After the incident in the pub, Bryan was taken to hospital for treatment but discharged himself and returned home. After being found unconscious, he was rushed back to hospital the following day and treated for a blood clot on his brain. He died in 2008. In 2007, Healy pleaded guilty to assault, but in 2009 he had his initial sentence set aside and replaced with a to a two-year suspended sentence on appeal.

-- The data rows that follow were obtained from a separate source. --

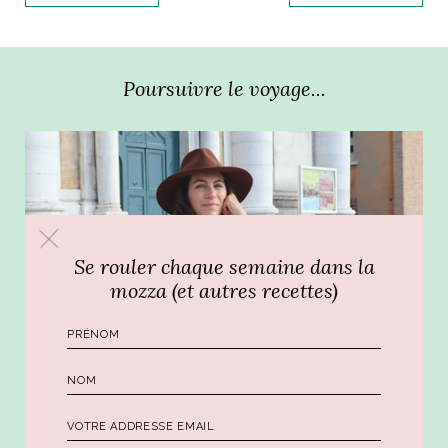
ART DE VIVRE ITALIEN
on du
Notre palette
marbré
Virtuosa Venezia
Poursuivre le voyage...
Se rouler chaque semaine dans la
mozza (et autres recettes)
S ART ET DESIGN
Florentine
BONS BAISERS DE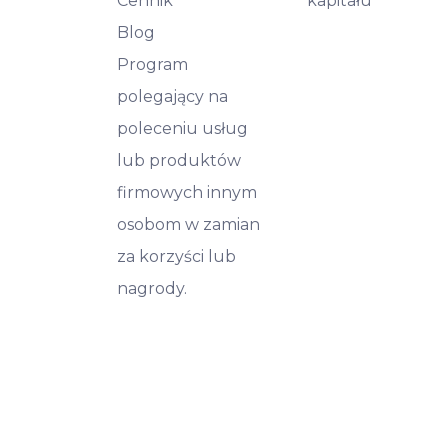
Cennik
kapitału
Blog
Program
polegający na
poleceniu usług
lub produktów
firmowych innym
osobom w zamian
za korzyści lub
nagrody.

But in between that, Healy says there was a long road to his own redemption. His drinking worsened, and within months of the assault, he was homeless on Baggot Street when a familiar face passed by. It was an old friend who, he says, “looked a million dollars”.
“He said, ‘Darren?’ I said, ‘yeah?’ and he just looked at me and said, ‘do you want help?’ and I said, ‘yeah’.” At this point, Healy starts to cry. “He said, ‘I can’t help you’, but then he just said the name of a treatment centre and walked off. And that’s how I found it. I went in and I did it and I stayed sober for three years.”
Before the incident, Healy’s star was on the rise. He had appeared in several cult classics, including The General, Disco Pigs and Layer Cake when fate took a turn.
While waiting for the case to come to court, he continued to work but the sentence hung over his head.
He says he was filming on Brittas Bay, when he got a call to say Philip Bryan had passed away. “I just dropped the phone and relapsed,” he said. “I rang a friend of mine and I said, ‘Drop me down a lump of hash’. I hadn’t used in years.” On the day the handcuffs were put on his wrists, Healy recalls: “It knocked the life out of me when I heard three years. It was terrifying.
“The officer was putting the handcuffs on me and my solicitor stood up and said, ‘Judge, we need this guy out to appeal this’.” His legal team contested the sentence and Healy walked away with a suspended sentence, but a free man. Looking back, he says: “I didn’t spend any time inside but I spent the next 10 years in hell.”
After a long battle with drugs, “addiction for me has nothing to do with the drugs. It was the reason why I drank that I needed to address,” he says. He is now staying sober, one day at a time.
Growing up, his life reflected the characters he played on screen, saying: “I was trying to be a tough guy all my life,” but once he had to face his demons in treatment: “I sat there and bawled my eyes out.”
He is at pains to say he has taken responsibility for his actions and would like to reach out to the victim’s family one day. And although his experience is rare, he explains that there are many people facing things in their life that they carry with them like a black mark. If his time in recovery has taught him anything, “you have to forgive yourself”.
“They need to ask themselves, ‘Did you set out to hurt someone? Did you do it on purpose? Was it a plan? Were you vindictive? Did you mean it? And if circumstances have gotten you involved in something that you didn’t really want to get into, but life and fear and childishness and misunderstandings have led you down a road that you don’t want to be going down then – get out and forgive yourself for what’s happened.”